Most organizations have deployed disaster recovery technology (most notably, for backup and recovery of data). Many of these have a formal disaster recovery plan, outlining what needs to be done to prepare for and recover from various types of disasters. But fewer enterprises have thought out a comprehensive, risk-based disaster recovery plan and processes upon which recovery technology is acquired, disaster teams staffed, and recovery processes based. The result is that the recovery technologies and processes in place do not actually meet the business disaster recovery requirements, or (just as bad) exceed these requirements, at an excessive cost. Management then complains that they do not understand the business case for disaster recovery.
Planning a disaster recovery capability and processes helps to avoid that pitfall. The aim of this note is to show you how.

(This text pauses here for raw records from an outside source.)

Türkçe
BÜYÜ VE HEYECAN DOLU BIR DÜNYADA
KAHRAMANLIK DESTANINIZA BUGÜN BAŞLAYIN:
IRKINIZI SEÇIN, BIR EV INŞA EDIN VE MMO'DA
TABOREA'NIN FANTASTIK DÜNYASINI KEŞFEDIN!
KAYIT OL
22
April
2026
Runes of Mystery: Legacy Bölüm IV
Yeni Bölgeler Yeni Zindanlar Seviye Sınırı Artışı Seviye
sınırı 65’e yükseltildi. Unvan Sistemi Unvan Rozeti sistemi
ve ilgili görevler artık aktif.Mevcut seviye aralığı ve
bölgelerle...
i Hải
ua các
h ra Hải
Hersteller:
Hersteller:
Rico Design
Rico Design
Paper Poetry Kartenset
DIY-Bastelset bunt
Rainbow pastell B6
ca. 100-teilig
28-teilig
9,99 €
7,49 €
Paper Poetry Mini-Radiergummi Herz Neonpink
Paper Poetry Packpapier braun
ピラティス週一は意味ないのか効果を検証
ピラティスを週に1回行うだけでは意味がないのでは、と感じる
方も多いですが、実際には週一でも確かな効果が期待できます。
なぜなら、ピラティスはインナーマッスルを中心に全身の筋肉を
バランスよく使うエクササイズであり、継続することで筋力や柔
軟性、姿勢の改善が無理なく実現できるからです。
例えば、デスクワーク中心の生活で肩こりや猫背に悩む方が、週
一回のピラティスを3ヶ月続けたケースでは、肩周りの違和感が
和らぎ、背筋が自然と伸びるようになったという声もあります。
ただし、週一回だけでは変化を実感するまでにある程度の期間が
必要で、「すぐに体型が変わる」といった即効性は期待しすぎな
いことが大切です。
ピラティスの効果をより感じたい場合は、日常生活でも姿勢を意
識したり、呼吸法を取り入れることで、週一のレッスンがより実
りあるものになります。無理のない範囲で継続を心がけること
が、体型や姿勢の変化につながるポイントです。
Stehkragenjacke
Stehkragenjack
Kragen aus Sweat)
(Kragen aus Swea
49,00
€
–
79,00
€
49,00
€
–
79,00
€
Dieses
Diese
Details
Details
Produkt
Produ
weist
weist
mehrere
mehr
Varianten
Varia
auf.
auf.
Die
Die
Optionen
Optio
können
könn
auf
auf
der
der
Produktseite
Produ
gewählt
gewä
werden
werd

Enhanced disaster recovery process capability
Disaster recovery planning involves much more than backup planning, offsite storage, and locating a recovery site. Organizations must have written, risk-based, tested disaster recovery plans that address the critical operations and functions of the business and supporting technology.
The actual probability of a disaster occurring in an organization depends on the threat and vulnerability profile of that organization (determined during the planning process) as well as a healthy dose of uncertainty. A disaster plan acts as an insurance policy, providing assurance that such a disaster will not necessarily lead to financial, commercial, or reputational loss. Planning brings the following benefits:
- Minimizing potential disruption, exposure, and loss in the event of a disaster
- Reducing the probability of disaster occurrence through robust recovery technology.
- Minimizing insurance premiums
- Reducing single points of people or technology failure and enhancing safety
- Protecting the assets of the organization
- Improving documentation of processes and technology
- Minimizing decision-making during a disaster
- Minimizing legal liability
Specific operational goals of implementing an enhanced disaster recovery process capability
The goal of enhancing disaster recovery planning is to ensure that all crtical business units, processes, and supporting technologies are covered by a robust disaster recovery plan covering a number of relevant disaster scenarios. There are specific targets associated with implementing an enhanced disaster recovery process capability, including:
- Percentage of businesses covered by a disaster recovery plan. An example of metrics is:
- All businesses that contribute significantly to revenue (>10%)
- All business that provide significant components or services to other parts of the business (solutions may be second sourcing rather than disaster recovery)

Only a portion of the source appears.